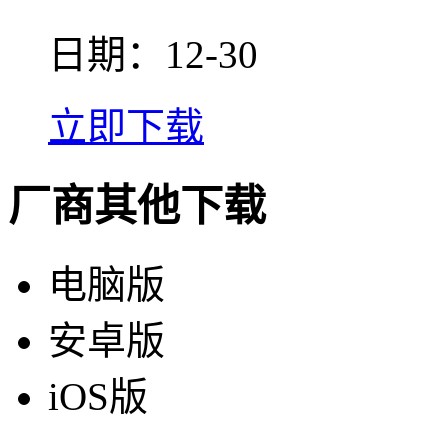
日期：12-30
立即下载
厂商其他下载
电脑版
安卓版
iOS版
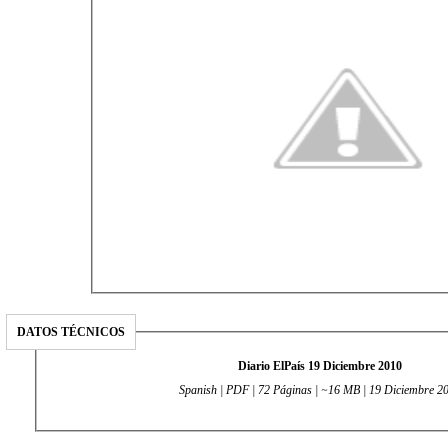
DATOS TÉCNICOS
Diario ElPaís 19 Diciembre 2010
Spanish | PDF | 72 Páginas | ~16 MB | 19 Diciembre 2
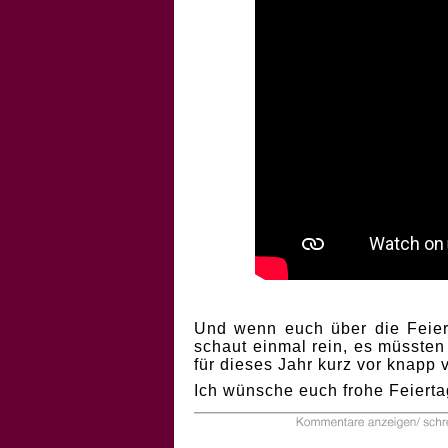
Und wenn euch über die Feiert
schaut einmal rein, es müssten
für dieses Jahr kurz vor knapp
Ich wünsche euch frohe Feierta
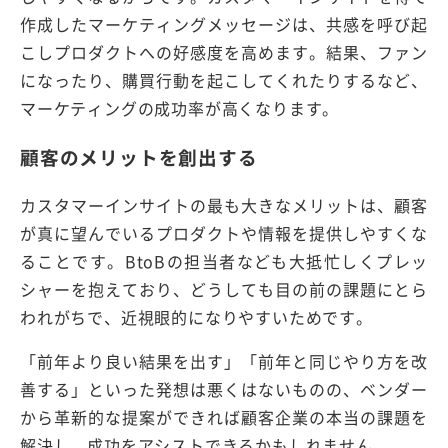
作成したマーケティングメッセージは、共感を呼び起
こしプロダクトへの好感度を高めます。結果、ファン
になったり、購買行動を起こしてくれたりするなど、
マーケティングの成功率が高くなります。
顧客のメリットを創出する
カスタマーインサイトの最も大きなメリットは、顧客
が真に望んでいるプロダクトや情報を提供しやすくな
ることです。BtoBの担当者なども大抵忙しくプレッ
シャーを抱えており、どうしても目の前の課題にとら
われがちで、近視眼的になりやすいためです。
「前年より良い結果を出す」「前年と同じやり方を改
善する」といった発想は悪くはないものの、ベンダー
から革新的な提案ができれば顧客企業の本当の課題を
解決し、成功をアシストできるかもしれません。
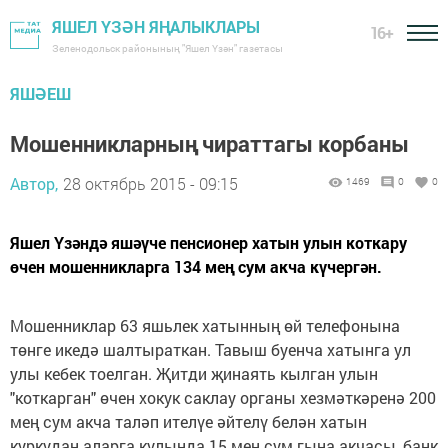
ЯШЕЛ ҮЗӘН ЯҢАЛЫКЛАРЫ
16+
Зеленодольск районының "Яшел Үзән" газетасы
ЯШӘЕШ
Мошенникларның чираттагы корбаны
Автор,
28 октябрь 2015 - 09:15
1469
0
0
Яшел Үзәндә яшәүче пенсионер хатын улын коткару
өчен мошенникларга 134 мең сум акча күчергән.
Мошенниклар 63 яшьлек хатынның өй телефонына
төнге икедә шалтыраткан. Тавыш буенча хатынга ул
улы кебек тоелган. Җитди җинаять кылган улын
"коткарган" өчен хокук саклау органы хезмәткәренә 200
мең сум акча таләп ителүе әйтелү белән хатын
куркудан аларга кулында 15 мең сум гына акчасы, банк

Task:
Would you write out each entry word for word and omit the images?

Result of this task:
日期：12-30
立即下载
厂商其他下载
电脑版
安卓版
iOS版
DATOS TÉCNICOS
Diario ElPaís 19 Diciembre 2010
Spanish | PDF | 72 Páginas | ~16 MB | 19 Diciembre 2
Und wenn euch über die Feiert
schaut einmal rein, es müssten
für dieses Jahr kurz vor knapp
Ich wünsche euch frohe Feierta
作成したマーケティングメッセージは、共感を呼び起
こしプロダクトへの好感度を高めます。結果、ファン
になったり、購買行動を起こしてくれたりするなど、
マーケティングの成功率が高くなります。
顧客のメリットを創出する
カスタマーインサイトの最も大きなメリットは、顧客
が真に望んでいるプロダクトや情報を提供しやすくな
ることです。BtoBの担当者なども大抵忙しくプレッ
シャーを抱えており、どうしても目の前の課題にとら
われがちで、近視眼的になりやすいためです。
「前年より良い結果を出す」「前年と同じやり方を改
善する」といった発想は悪くはないものの、ベンダー
から革新的な提案ができれば顧客企業の本当の課題を
解決し、成功をアシストできるかもしれません。
ЯШЕЛ ҮЗӘН ЯҢАЛЫКЛАРЫ
16+
Зеленодольск районының "Яшел Үзән" газетасы
ЯШӘЕШ
Мошенникларның чираттагы корбаны
Автор,
28 октябрь 2015 - 09:15
1469
0
0
Яшел Үзәндә яшәүче пенсионер хатын улын коткару
өчен мошенникларга 134 мең сум акча күчергән.
Мошенниклар 63 яшьлек хатынның өй телефонына
төнге икедә шалтыраткан. Тавыш буенча хатынга ул
улы кебек тоелган. Җитди җинаять кылган улын
"коткарган" өчен хокук саклау органы хезмәткәренә 200
мең сум акча таләп ителүе әйтелү белән хатын
куркудан аларга кулында 15 мең сум гына акчасы, банк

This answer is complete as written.